What does architecture mean to you and what is the role of the architect in your society?

We have been very fortunate to live and work in many international cities: Basel, Copenhagen, Rome, Venice, Chicago, New York City, Tokyo, and Hong Kong – just in the last ten years. As such, we see our role as architectural designers defined not by a single society, but rather shaped by the global society. For us, architecture means to engage with its local surroundings, and to welcome any user from any society. From the many residential, commercial, and cultural projects we have worked on at Herzog & de Meuron and SOM, we have learned that a great architectural project does not limit itself to its location, but can become an international attractor. Our interest is in architecture that is enlivened by the present, incorporated into its surrounding environment, and, most important of all, related to its user. Our architecture creates physical spaces that people enjoy spending time in.

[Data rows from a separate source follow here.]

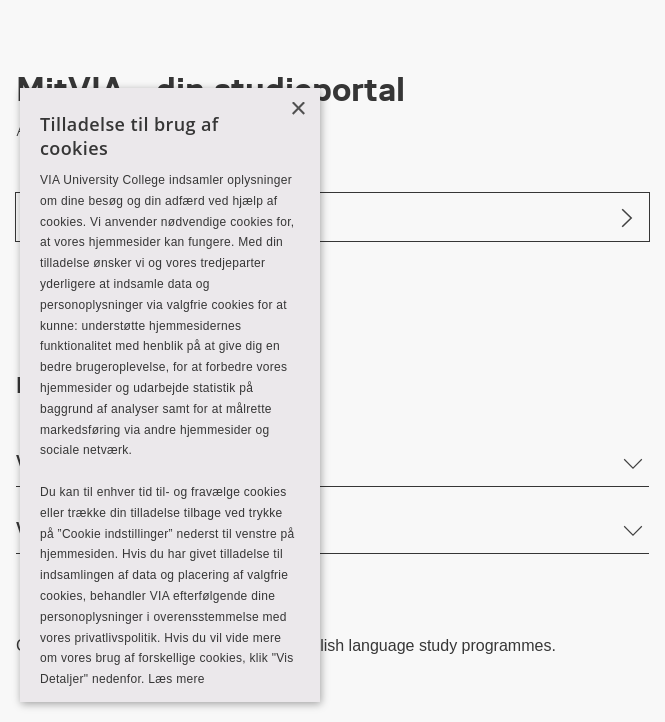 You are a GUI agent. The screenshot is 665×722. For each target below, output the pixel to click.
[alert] (170, 395)
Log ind (61, 216)
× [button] (297, 109)
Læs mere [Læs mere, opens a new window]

Why do you participate in architecture vision competitions?

We participate in architecture vision competitions when we find extra time in our office work. The value we find in participating in these competitions is that it builds our vision, challenges us to think of design issues that we do not work with everyday, and brings more and more ideas into our firm’s oeuvre. It is a great way for us to be inventive and to be engaged in what is relevant in the discipline.

What advice would you give to individuals who struggle to decide whether it would be beneficial for them to participate in architecture vision competitions?

We have been very selective about the competitions we enter. The first question we ask ourselves is, it this the right project for us? We look through the brief and ask, is it a relevant topic for us to address, and is there something that we can bring to the table? We want to do projects where there is the potential to take something that is ordinary - whether it is a run-down warehouse or a super block of blank-slate land – and turn it into something that can serve and make the place more enjoyable in the future.